災害の取材に来た記者に対してその病院の医師が言った言葉。
そのときの俺は放心状態で,その時の記憶はデジタルディスクに保存された数字の羅列のように正確にしかし全く無機質に出てくる。
「びっくりしたよね,どんな様子だった?」
若い女性記者がいかにも同情しています,という顔で俺に尋ねてきていた。その時は全く何も感じていなかった…ただ答えるのは面倒だ,と思ったことは覚えている。
後で知ったことだがその清流は水源からの分岐で上流にはダムがあり,操作ミスによって開門してしまっていた。村はほぼ全滅…父親,母親はもとより,川ではしゃぎあった友達,母と同じことを言ってくれた近所のおばさんたち,そして…あの光景とそれを一番見せたかったはずの妹。安っぽい言葉だが,全てが文字通り水に流されていた。

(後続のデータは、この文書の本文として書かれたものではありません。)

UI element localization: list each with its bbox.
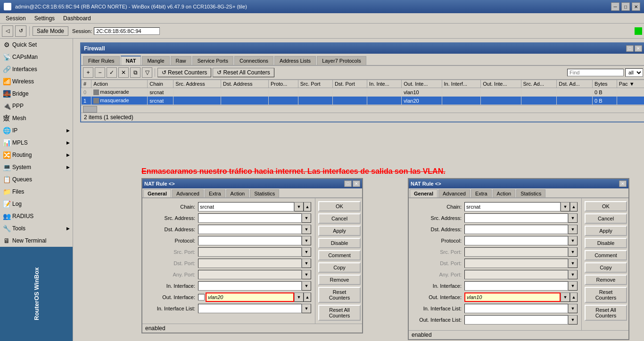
nat-right-tab-general[interactable]: General [410,189,438,197]
in-interface-dropdown[interactable]: ▼ [302,281,311,291]
table-row[interactable]: 0 masquerade srcnat vlan10 [82,88,644,97]
sidebar-item-new-terminal[interactable]: 🖥 New Terminal [0,235,73,247]
nat-left-tab-statistics[interactable]: Statistics [250,189,279,197]
out-interface-scroll[interactable]: ▲ [304,292,311,302]
src-port-input-left[interactable] [198,247,302,257]
dst-port-input-right[interactable] [464,259,568,268]
copy-button-right[interactable]: Copy [585,262,627,273]
menu-session[interactable]: Session [2,14,30,23]
sidebar-item-routing[interactable]: 🔀 Routing ▶ [0,149,73,161]
in-interface-input-right[interactable] [464,281,568,291]
reset-counters-button-left[interactable]: Reset Counters [318,287,361,303]
tab-raw[interactable]: Raw [171,56,191,65]
col-in-intl[interactable]: In. Interf... [442,80,481,88]
col-out-intl[interactable]: Out. Inte... [481,80,521,88]
col-pac[interactable]: Pac ▼ [617,80,644,88]
cancel-button-left[interactable]: Cancel [318,213,361,224]
ok-button-right[interactable]: OK [585,201,627,211]
dst-address-input-left[interactable] [198,225,302,234]
src-port-dropdown[interactable]: ▼ [302,247,311,257]
nat-right-tab-advanced[interactable]: Advanced [438,189,470,197]
nat-right-tab-statistics[interactable]: Statistics [516,189,545,197]
tab-service-ports[interactable]: Service Ports [192,56,233,65]
dst-port-input-left[interactable] [198,259,302,268]
nat-left-close-btn[interactable]: ✕ [353,180,360,187]
fw-close-btn[interactable]: ✕ [635,45,642,52]
sidebar-item-tools[interactable]: 🔧 Tools ▶ [0,222,73,235]
chain-input-right[interactable] [464,202,561,211]
find-input[interactable] [567,69,624,76]
comment-button-left[interactable]: Comment [318,250,361,260]
sidebar-item-queues[interactable]: 📋 Queues [0,173,73,186]
col-proto[interactable]: Proto... [268,80,298,88]
chain-dropdown-right[interactable]: ▼ [561,202,570,211]
table-row[interactable]: 1 masquerade srcnat vlan20 [82,97,644,105]
disable-button-right[interactable]: Disable [585,238,627,248]
col-bytes[interactable]: Bytes [593,80,617,88]
add-btn[interactable]: + [83,67,93,78]
comment-button-right[interactable]: Comment [585,250,627,260]
menu-settings[interactable]: Settings [31,14,58,23]
src-port-dropdown-right[interactable]: ▼ [568,247,578,257]
src-address-dropdown[interactable]: ▼ [302,213,311,223]
sidebar-item-ppp[interactable]: 🔌 PPP [0,100,73,112]
in-interface-list-dropdown-right[interactable]: ▼ [568,304,578,313]
nat-right-tab-extra[interactable]: Extra [471,189,492,197]
tab-nat[interactable]: NAT [121,56,141,65]
in-interface-list-input-right[interactable] [464,304,568,313]
nat-left-min-btn[interactable]: □ [344,180,352,187]
sidebar-item-quick-set[interactable]: ⚙ Quick Set [0,39,73,51]
sidebar-item-wireless[interactable]: 📶 Wireless [0,75,73,88]
sidebar-item-ip[interactable]: 🌐 IP ▶ [0,124,73,137]
tab-address-lists[interactable]: Address Lists [274,56,316,65]
col-src-address[interactable]: Src. Address [173,80,221,88]
nat-right-tab-action[interactable]: Action [493,189,516,197]
any-port-input-left[interactable] [198,270,302,279]
col-in-int[interactable]: In. Inte... [367,80,402,88]
col-dst-address[interactable]: Dst. Address [221,80,269,88]
chain-dropdown[interactable]: ▼ [294,202,304,211]
find-select[interactable]: all [625,68,643,77]
minimize-btn[interactable]: ─ [611,2,619,11]
protocol-dropdown-right[interactable]: ▼ [568,236,578,245]
scrollbar-thumb[interactable] [83,106,97,113]
safe-mode-button[interactable]: Safe Mode [33,26,68,36]
col-dst-port[interactable]: Dst. Port [332,80,367,88]
apply-button-right[interactable]: Apply [585,226,627,236]
in-interface-list-input-left[interactable] [198,304,302,313]
reset-counters-btn[interactable]: ↺ Reset Counters [157,68,211,77]
src-address-input-right[interactable] [464,213,568,223]
delete-btn[interactable]: ✕ [118,67,129,78]
col-out-int[interactable]: Out. Inte... [402,80,442,88]
col-num[interactable]: # [82,80,91,88]
src-port-input-right[interactable] [464,247,568,257]
col-src-ad[interactable]: Src. Ad... [521,80,557,88]
protocol-input-left[interactable] [198,236,302,245]
sidebar-item-capsman[interactable]: 📡 CAPsMan [0,51,73,63]
reset-all-counters-button-left[interactable]: Reset All Counters [318,305,361,321]
reset-all-counters-button-right[interactable]: Reset All Counters [585,305,627,321]
in-interface-dropdown-right[interactable]: ▼ [568,281,578,291]
src-address-input-left[interactable] [198,213,302,223]
horizontal-scrollbar[interactable] [81,105,644,113]
dst-address-input-right[interactable] [464,225,568,234]
out-interface-scroll-right[interactable]: ▲ [570,292,578,302]
sidebar-item-interfaces[interactable]: 🔗 Interfaces [0,63,73,75]
sidebar-item-log[interactable]: 📝 Log [0,198,73,210]
sidebar-item-files[interactable]: 📁 Files [0,186,73,198]
chain-scroll-up[interactable]: ▲ [304,202,311,211]
col-src-port[interactable]: Src. Port [298,80,332,88]
any-port-dropdown[interactable]: ▼ [302,270,311,279]
fw-minimize-btn[interactable]: □ [626,45,634,52]
out-interface-dropdown[interactable]: ▼ [294,292,304,302]
chain-input[interactable] [198,202,294,211]
filter-btn[interactable]: ▽ [142,67,152,78]
dst-address-dropdown-right[interactable]: ▼ [568,225,578,234]
col-chain[interactable]: Chain [148,80,173,88]
maximize-btn[interactable]: □ [621,2,630,11]
any-port-input-right[interactable] [464,270,568,279]
apply-button-left[interactable]: Apply [318,226,361,236]
protocol-dropdown[interactable]: ▼ [302,236,311,245]
nat-left-tab-extra[interactable]: Extra [205,189,225,197]
sidebar-item-system[interactable]: 💻 System ▶ [0,161,73,173]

新聞でも第一面に載っていた…そんなことは今も昔も全く興味のないことなのだ。
「何故俺だけが生き残ったんだ。俺の大事なものは全てなくなったのに,何故俺だけ一人残したんだ。神は俺に恨みでもあるのか」
俺は水が好きだ。だから嫌いなんだ。
水は…あのワクワクした思い出,楽しい思い出,掛け替えのない思い出がある。同時にあの忌々しい忘れたくても忘れられない,忘れることができない過去,忘れてはいけない記憶がある。
他人が俺の言葉を聞いたら矛盾と取るだろう。
だが俺にとってこの矛盾極まりない言葉は,俺をそのまま表した言葉だった。
「他の奴にこんなこと言えないさ」
「…」
「自分の中に生きている優希子…妹のためにここに来て,あの景色を再び見せてやりたかった…同僚なら一笑に付すか,バカにするに決まっているじゃないか」
「…」
「お前は聞いてくれると思ったのさ。例えどう思おうとも,聞くだけでもな」
「…」
「…何故なんだ?」
「知りたい。東城君のこと」
「同情か?」
「それは…うん。でもそれだけじゃない。知りたいの」
「何故?」
しばらくの間,二人の視線が交錯した。
川のせせらぎ,風の息吹,森のざわめき…山全体が俺達を見守るように感じる。
「…私も,その子がいたの。優希ちゃんがいたの」
「からかうのは…」
彼はそう言いかけたが,彼女は彼の,それこそ妄想じみた話をまともに聞いてくれていた。最低限の礼儀は払うべきだろうと思いその言葉を飲み込んだ。
「続けてくれ」
「私の優希ちゃんは…妹じゃなく親友だったの。それに…」
「魔法が使えるんだろ?」
ごく自然に,なくしたはずのピースが当てはまった。一部分がないと全てに違和感がある…そのピースがあるだけでこの世に存在しないはずの不自然なものも自然に感じられた。
「優希ちゃんは…」
「彼女自身だ」
思い出,記憶,過去…言い方が違うと意味も変わる。だが過去を記憶に,記憶を思い出に変えることが叶ったのは紛れもなく優希の存在のおかげ。
「俺は優希に…」
「助けられた。そして」
「感謝してる。そうだろ?」
「うん。それに…」
「俺にも,か?」
少し伏し目がちに彼女は頷き,俺は軽く抱き寄せた。
言葉はときにその想いを陳腐にする。言葉など必要ない,目と心で意思が通じ合えるならそれ以上の理想はないだろう。
彼女のおかげで俺はその理想を目の当たりにしたようだった。